Bewohner aus Gegenden von Peking, in denen das Risiko als «mittel» oder «hoch» eingestuft wurde, dürfen die Stadt nicht mehr verlassen, um zu verhindern, dass sich der neue Ausbruch auf andere Teile des Landes ausweitet.

Auch alle anderen Pekinger dürfen nur noch Reisen, wenn sie einen negativen Coronatest vorlegen können. Zudem wurden die Schulen wieder geschlossen.

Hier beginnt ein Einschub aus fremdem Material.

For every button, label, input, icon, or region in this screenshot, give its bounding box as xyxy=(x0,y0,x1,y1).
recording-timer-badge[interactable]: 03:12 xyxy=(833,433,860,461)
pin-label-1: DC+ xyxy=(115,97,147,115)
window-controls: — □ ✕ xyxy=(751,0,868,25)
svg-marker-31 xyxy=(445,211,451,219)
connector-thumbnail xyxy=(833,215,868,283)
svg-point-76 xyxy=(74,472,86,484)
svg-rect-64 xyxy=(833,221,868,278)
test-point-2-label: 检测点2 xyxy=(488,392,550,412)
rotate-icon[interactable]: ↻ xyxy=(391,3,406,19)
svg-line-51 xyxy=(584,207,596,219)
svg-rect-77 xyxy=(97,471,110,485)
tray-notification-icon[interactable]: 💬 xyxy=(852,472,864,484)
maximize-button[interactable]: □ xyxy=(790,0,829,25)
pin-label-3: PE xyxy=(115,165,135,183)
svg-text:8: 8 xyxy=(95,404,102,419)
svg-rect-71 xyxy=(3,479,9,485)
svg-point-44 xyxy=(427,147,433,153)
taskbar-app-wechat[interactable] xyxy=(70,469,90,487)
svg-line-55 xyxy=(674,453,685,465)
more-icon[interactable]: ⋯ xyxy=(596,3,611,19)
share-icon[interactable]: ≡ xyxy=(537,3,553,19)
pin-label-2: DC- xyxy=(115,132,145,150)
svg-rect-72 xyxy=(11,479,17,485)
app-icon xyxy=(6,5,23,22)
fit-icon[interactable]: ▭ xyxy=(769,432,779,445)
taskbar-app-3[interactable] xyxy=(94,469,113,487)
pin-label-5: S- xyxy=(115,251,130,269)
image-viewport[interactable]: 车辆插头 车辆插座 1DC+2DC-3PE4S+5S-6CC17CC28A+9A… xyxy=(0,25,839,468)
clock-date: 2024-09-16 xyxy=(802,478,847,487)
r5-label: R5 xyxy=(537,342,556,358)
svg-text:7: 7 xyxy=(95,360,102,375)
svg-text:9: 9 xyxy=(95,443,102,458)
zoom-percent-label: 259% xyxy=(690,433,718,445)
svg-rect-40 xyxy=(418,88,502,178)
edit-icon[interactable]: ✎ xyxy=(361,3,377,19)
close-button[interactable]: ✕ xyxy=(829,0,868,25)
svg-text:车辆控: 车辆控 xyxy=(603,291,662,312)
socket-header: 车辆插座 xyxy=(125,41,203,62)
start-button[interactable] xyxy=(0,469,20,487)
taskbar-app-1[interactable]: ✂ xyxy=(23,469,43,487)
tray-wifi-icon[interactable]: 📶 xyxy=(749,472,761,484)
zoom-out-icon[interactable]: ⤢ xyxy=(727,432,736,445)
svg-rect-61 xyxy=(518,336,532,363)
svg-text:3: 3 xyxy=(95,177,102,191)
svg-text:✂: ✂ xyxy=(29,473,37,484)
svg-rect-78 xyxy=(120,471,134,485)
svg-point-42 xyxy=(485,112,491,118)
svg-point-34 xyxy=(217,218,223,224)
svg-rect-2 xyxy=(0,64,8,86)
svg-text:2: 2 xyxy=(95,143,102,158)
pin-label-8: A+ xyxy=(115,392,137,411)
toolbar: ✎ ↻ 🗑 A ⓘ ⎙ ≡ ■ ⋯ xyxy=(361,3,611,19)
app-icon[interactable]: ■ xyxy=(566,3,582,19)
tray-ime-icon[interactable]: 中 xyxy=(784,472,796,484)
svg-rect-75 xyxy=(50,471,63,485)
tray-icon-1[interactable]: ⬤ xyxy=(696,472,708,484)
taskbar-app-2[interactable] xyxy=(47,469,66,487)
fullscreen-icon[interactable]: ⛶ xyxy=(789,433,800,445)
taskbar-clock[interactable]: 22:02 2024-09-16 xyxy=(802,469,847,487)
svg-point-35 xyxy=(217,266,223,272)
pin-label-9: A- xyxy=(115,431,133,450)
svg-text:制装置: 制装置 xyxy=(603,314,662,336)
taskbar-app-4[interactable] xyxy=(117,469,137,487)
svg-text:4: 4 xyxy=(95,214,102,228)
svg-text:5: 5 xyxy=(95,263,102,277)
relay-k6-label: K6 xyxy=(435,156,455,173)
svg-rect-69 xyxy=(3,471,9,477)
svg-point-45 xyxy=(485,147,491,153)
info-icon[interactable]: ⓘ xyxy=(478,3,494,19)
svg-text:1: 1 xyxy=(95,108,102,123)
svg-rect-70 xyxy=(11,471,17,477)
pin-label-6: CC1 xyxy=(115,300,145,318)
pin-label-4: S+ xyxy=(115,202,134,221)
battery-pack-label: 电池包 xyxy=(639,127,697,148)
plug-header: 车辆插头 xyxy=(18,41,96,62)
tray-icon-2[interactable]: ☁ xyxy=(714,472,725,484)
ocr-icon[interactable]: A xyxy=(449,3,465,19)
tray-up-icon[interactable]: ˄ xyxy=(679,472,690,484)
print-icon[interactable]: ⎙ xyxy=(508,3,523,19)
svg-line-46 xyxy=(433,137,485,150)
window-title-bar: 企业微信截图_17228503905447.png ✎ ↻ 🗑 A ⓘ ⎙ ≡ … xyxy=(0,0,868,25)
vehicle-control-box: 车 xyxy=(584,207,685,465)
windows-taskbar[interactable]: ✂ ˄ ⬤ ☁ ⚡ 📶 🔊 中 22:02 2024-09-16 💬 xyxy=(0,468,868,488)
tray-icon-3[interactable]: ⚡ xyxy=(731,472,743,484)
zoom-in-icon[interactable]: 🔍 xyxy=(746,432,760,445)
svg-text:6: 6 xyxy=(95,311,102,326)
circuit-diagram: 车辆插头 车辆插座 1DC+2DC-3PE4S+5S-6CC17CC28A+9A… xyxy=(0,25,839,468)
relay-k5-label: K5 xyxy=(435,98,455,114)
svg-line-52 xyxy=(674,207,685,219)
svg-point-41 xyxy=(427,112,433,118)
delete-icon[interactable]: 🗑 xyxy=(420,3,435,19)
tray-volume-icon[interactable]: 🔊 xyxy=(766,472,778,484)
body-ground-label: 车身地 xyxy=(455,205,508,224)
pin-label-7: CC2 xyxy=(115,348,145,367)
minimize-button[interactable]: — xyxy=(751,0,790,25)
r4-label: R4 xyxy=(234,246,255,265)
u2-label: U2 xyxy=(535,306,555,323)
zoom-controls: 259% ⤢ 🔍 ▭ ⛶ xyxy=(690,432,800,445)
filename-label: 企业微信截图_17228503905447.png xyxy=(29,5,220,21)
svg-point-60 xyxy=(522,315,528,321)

Warteschlange, Menschen mit Gesichtsschutz, ein Polizist im Vordergrund.
Legende: Viele Pekinger wollen sich testen lassen – denn ohne negativen Test kann man manche Quartiere nicht mehr verlassen. Reuters

Bereits in den vergangenen Tagen hatten die Behörden damit begonnen, mehrere Stadtquartiere komplett abzuschotten. In der ganzen Stadt wurden Kontrollen wie etwa Fiebermessen wieder verschärft.

Ursprung des Ausbruchs war ein Grossmarkt

Der Xinfadi-Markt, auf den die ersten Infektionen vergangene Woche zurückgeführt wurden, lieferte vor seiner Schliessung rund 90 Prozent des Gemüses und Obsts für die Metropole. Der Direktor des Marktes sowie zwei Beamte der Pekinger Lokalregierung mussten infolge des Ausbruchs ihre Posten räumen.

Personen in Schutzanzügen mit Sprühgeräten zur Desinfektion in einer Ladenstrasse.
Legende: Peking wird desinfiziert. Ob's etwas bringt? Reuters

Die weltweite Coronavirus-Pandemie hatte in der zentralchinesischen Stadt Wuhan ihren Ursprung. Bereits seit Wochen wurden landesweit jedoch kaum noch neue Fälle registriert, weshalb es in China die Hoffnung gab, das Virus besiegt zu haben.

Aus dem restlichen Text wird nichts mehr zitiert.